Friday, November 6, 2009
A lesson in Colombian Fruit (and a few Vegetables)
Chontaduro is grown on a tree and sold on the street topped with salt or honey. It tastes like a raw sweet potato.
Yucca is a common starch for lunch.
Tomate de Arbol. There are three varieties. This one was cross-pollonated with a Mora (blackberry) fruit, thus the dark seeds.
Sandia pequena (small watermelon)
Pitaya is considered good for digestion.
Papayuela is generally not eaten plain, but is eaten with sugar or cinnamon and panela.
There are many different sizes of papaya.
Marta cannot remember the name of this fruit. Any ideas?
Mora makes delicious juice.
Mazorca is a large, soft kernel corn which is commonly found roasted on the streets.
Maracuya (passionfruit) has a very strong, but appealing flavor.
Colombian apples are harder and sour...better for baking.
Lulo is good for lowering your blood pressure.
Higo is grown on a cactus-like tree (also called "Prickly Pear.")

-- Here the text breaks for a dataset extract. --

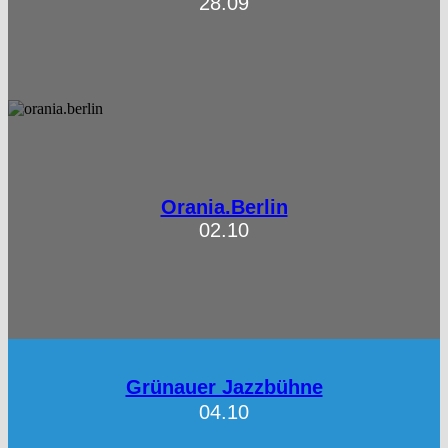
28.09
Orania.Berlin
02.10
Grünauer Jazzbühne
04.10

Habas are a giant dried legume commonly found in soups.
Guayaba is considered the cheapest and most nutritous fruit of Colombia.
Guatilla has the same flavor and texture as a potato, but grows on a tree.
Granadilla (we call it booger fruit) is the first fruit given to babies in Colombia. They start eating it at 2 months, without the seeds.
Three common types of potatoes (for Ajiaco).
Coconut is commonly eated raw, fried, and shredded. Rice is sometimes cooked with coconut milk (near the coast).
Carambolo (we call it starfruit) is fun for decorating glasses of juice.
Arracacha is another member of the potato family.